There is **no easy answer to whether the average is better than the mode** - it **depends entirely on the data** set in front of you. If the **data is normally distributed, has no outliers, then you should probably use the average**, as it will present you with the most representative value. The **mode, however, is more robust**, and will present the most common value, regardless of any outliers. The mode should always be used with categorical data - that is, data with distinct groups - as the groups are not continuous.

### How do you calculate the average percentage in Excel?

Although it is easier to use the Omni Average Calculator, to you calculate average percentage in Excel:

**Input**your desired data, e.g., from cells A1 to A10.**Highlight**all cells, right click, and select**Format Cells**.- In the
**Format Cells**box, under**Number**, select**Percentages**and specify your desired number of decimal places. - In another cell, input
**=AVERAGE(cell 1, cell 2,...)**. In our example, this would be =AVERAGE(A1:A10). - Enjoy your average!

### Can you average averages?

**You can average averages, but it is often very inaccurate** and should be done carefully. Lets say you had two countries, one with a population of 10 million and a GDP of $30,000, and one of 10,000 and a GDP of $2,000. The average GDP per country is $16,000, while the average GDP per person is ~$30,000, both **vastly different figures showing vastly different things** - so be careful.

### What is better, average or median?

Whether you should **use the average or the median will depend on the data you are analysing**. If the data is **normally distributed, has no outliers, then you should probably use the average**, although the value will be quite similar to that for the median. If the **data is heavily skewed, the median** should be used as it is less effected by outliers.
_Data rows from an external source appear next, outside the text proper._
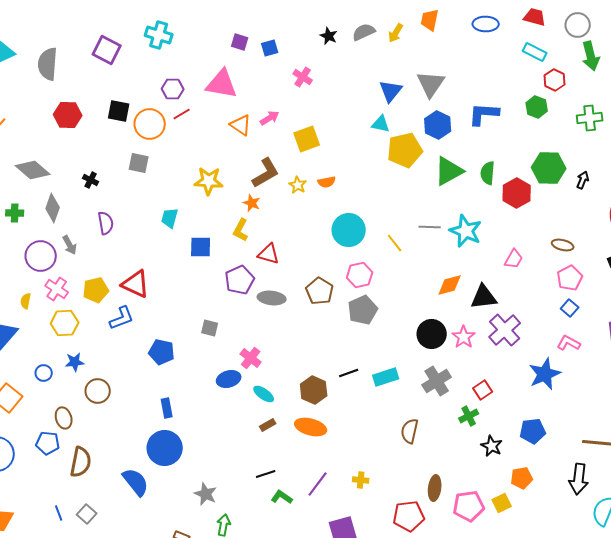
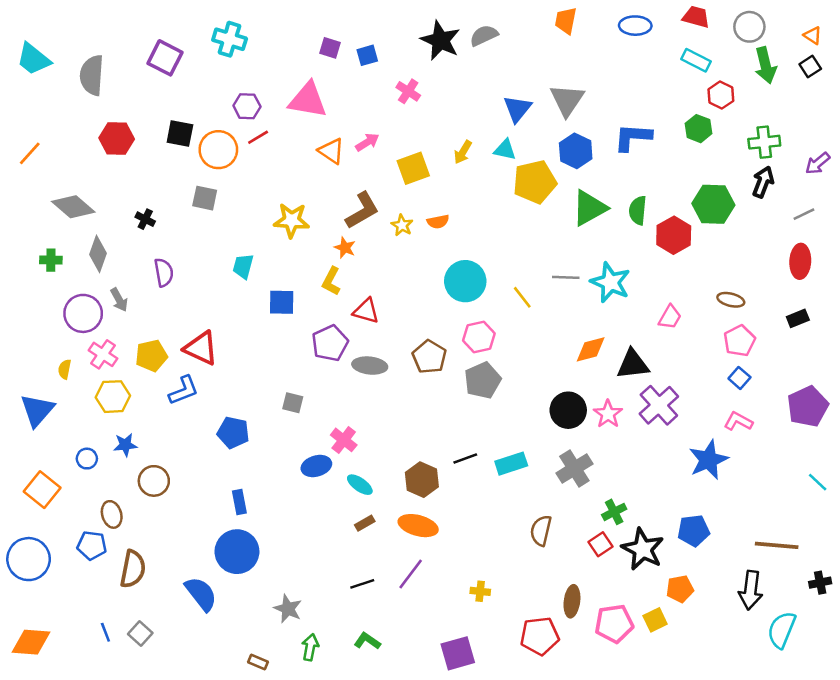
yellow arrow: (396, 33) -> (463, 152), moved
black star: (329, 36) -> (440, 40), size x1.8
black arrow: (583, 180) -> (763, 182), moved, size x1.4
red square: (483, 390) -> (600, 544), moved
black star: (492, 446) -> (643, 549), size x1.6
purple line: (318, 484) -> (411, 574), moved
green L-shape: (282, 497) -> (367, 641), moved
### Is the average of averages accurate?

**The average of averages is not accurate - most of the time**. Data can be **misleading** due to two main factors, **lurking variables and weighted averages**. Lurking variables is where, by taking the average of averages, a piece of **information is lost** which provides greater insight into the topic at hand. The other issue is **not weighting averages when it is needed**. If, say, the number of people visiting changes each month, by not weighting against the number of people information will be lost.